(Available data)

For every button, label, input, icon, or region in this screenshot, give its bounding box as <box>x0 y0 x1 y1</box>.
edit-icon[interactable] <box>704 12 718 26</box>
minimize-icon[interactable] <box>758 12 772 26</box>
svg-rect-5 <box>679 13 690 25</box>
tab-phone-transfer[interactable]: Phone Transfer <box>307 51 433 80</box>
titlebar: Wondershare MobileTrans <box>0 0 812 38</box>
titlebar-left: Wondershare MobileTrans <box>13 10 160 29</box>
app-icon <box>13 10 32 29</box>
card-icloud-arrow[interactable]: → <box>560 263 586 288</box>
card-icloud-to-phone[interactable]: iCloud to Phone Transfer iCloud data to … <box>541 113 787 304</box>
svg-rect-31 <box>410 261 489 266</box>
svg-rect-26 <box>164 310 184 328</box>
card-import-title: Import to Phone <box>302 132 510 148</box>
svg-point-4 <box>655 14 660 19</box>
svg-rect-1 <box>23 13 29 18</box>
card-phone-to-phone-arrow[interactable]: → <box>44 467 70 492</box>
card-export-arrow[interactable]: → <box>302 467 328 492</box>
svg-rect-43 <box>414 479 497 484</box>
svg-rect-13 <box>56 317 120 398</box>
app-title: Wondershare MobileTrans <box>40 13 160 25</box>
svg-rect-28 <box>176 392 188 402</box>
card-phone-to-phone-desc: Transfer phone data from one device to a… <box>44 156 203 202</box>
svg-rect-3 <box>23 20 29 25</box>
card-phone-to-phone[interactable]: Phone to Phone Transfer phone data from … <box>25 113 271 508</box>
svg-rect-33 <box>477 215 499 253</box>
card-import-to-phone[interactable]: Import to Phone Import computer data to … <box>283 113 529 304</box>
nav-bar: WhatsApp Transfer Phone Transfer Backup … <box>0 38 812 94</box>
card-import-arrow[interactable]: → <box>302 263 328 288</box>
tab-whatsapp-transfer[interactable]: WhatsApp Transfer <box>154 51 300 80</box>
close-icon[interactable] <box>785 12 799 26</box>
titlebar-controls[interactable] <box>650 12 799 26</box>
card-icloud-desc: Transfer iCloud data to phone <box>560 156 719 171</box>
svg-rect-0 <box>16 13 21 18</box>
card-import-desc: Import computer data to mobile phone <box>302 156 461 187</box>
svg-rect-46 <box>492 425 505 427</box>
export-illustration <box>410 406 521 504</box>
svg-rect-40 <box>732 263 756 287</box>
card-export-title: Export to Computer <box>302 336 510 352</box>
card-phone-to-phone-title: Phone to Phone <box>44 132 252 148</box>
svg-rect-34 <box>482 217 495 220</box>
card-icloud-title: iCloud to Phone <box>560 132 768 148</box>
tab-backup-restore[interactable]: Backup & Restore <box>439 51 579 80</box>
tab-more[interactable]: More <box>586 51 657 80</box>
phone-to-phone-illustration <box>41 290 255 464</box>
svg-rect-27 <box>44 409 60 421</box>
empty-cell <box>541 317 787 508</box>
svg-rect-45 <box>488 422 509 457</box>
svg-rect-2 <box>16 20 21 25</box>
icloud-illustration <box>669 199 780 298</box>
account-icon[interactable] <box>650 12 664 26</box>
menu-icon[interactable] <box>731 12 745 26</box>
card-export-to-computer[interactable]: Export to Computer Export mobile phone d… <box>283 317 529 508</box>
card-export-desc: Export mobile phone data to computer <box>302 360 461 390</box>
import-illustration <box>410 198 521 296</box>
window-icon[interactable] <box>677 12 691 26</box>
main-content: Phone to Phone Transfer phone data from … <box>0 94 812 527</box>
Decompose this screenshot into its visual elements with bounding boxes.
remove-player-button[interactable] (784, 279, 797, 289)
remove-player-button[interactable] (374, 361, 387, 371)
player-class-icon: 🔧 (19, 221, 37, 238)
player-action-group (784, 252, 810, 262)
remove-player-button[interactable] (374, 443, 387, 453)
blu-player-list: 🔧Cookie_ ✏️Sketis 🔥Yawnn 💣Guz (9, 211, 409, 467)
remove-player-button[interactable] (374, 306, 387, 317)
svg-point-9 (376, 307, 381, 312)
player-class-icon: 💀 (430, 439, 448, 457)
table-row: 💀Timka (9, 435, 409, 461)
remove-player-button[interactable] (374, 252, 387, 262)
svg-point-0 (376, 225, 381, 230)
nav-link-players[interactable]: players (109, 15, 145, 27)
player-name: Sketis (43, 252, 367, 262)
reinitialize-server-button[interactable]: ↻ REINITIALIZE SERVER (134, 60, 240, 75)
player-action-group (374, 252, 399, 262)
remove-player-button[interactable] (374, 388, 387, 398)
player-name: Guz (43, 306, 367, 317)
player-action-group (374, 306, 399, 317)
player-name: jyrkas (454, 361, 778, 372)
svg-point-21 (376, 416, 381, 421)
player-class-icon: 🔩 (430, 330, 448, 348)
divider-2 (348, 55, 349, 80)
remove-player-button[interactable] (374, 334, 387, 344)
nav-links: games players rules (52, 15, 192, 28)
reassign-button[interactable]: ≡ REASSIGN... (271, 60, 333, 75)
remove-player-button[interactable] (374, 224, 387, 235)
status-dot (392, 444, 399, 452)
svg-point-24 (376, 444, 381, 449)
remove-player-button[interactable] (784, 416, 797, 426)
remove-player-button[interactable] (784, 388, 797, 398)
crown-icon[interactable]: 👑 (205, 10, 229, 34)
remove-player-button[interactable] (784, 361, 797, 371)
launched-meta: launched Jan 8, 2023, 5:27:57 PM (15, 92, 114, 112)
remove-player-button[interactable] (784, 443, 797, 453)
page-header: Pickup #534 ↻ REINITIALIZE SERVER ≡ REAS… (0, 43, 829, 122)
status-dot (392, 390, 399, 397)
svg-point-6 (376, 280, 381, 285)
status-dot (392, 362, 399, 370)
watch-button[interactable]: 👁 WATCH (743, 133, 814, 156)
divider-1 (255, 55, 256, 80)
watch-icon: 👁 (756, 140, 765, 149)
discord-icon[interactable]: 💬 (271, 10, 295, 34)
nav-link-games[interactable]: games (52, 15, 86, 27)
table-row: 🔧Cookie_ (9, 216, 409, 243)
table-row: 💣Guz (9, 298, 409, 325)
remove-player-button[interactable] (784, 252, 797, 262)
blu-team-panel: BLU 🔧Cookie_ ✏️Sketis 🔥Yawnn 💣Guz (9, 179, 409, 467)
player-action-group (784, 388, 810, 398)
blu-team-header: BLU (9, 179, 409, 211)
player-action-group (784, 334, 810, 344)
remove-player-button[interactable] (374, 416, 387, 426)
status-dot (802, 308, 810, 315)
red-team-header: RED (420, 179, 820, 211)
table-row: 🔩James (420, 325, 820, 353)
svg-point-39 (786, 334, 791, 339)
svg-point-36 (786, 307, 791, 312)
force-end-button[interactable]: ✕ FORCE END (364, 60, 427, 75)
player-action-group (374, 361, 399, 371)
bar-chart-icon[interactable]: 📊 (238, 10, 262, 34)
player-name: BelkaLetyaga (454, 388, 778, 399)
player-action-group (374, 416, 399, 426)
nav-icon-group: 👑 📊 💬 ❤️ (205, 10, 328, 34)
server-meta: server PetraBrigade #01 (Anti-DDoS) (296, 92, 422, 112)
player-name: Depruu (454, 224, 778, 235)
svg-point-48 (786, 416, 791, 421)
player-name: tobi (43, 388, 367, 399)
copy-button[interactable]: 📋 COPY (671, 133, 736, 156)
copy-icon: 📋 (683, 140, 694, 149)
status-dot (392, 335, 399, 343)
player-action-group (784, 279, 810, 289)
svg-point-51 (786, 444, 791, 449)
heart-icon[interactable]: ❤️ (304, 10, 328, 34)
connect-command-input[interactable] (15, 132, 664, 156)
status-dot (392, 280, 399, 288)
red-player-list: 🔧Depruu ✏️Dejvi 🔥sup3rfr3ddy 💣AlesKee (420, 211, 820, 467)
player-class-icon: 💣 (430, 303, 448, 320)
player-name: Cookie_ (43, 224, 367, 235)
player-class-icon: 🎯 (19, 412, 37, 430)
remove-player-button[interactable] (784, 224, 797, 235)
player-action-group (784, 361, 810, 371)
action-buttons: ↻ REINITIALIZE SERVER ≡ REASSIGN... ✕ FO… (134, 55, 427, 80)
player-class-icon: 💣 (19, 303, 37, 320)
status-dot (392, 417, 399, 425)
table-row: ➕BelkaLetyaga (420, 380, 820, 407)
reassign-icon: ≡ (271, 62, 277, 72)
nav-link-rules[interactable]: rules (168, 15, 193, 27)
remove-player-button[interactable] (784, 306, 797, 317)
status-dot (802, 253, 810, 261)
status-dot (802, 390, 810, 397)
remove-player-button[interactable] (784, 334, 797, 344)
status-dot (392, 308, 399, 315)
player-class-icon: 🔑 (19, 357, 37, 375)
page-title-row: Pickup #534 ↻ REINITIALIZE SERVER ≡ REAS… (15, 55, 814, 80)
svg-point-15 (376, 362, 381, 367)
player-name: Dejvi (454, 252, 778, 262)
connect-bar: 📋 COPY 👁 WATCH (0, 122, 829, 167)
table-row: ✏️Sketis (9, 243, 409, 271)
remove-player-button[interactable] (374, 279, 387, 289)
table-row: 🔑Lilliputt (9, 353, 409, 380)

(End Available data)

◆ Task goal: Which lines in the records above include the word "Backup"? Copy them out.

◆ Written response:
nav-bar: WhatsApp Transfer Phone Transfer Backup … <box>0 38 812 94</box>
tab-backup-restore[interactable]: Backup & Restore <box>439 51 579 80</box>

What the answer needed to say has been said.